• About this exercise:
In the entries below, find each line with the word "Журнал" and return it.

• Material for this exercise:
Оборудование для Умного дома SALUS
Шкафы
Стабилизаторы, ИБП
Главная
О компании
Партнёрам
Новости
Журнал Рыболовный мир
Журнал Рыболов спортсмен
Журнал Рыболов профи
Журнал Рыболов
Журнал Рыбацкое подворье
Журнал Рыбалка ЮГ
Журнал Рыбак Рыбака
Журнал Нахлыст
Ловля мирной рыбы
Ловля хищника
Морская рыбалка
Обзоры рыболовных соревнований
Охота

* * *

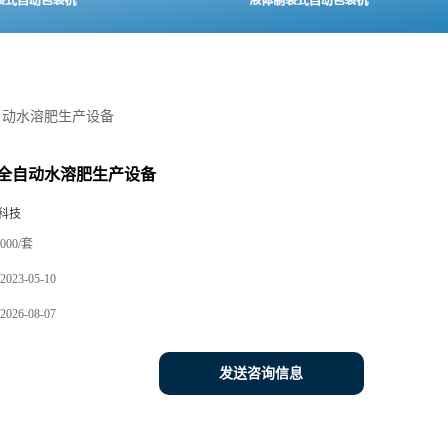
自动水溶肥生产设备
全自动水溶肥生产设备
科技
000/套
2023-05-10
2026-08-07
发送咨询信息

• Task output:
Журнал Рыболовный мир
Журнал Рыболов спортсмен
Журнал Рыболов профи
Журнал Рыболов
Журнал Рыбацкое подворье
Журнал Рыбалка ЮГ
Журнал Рыбак Рыбака
Журнал Нахлыст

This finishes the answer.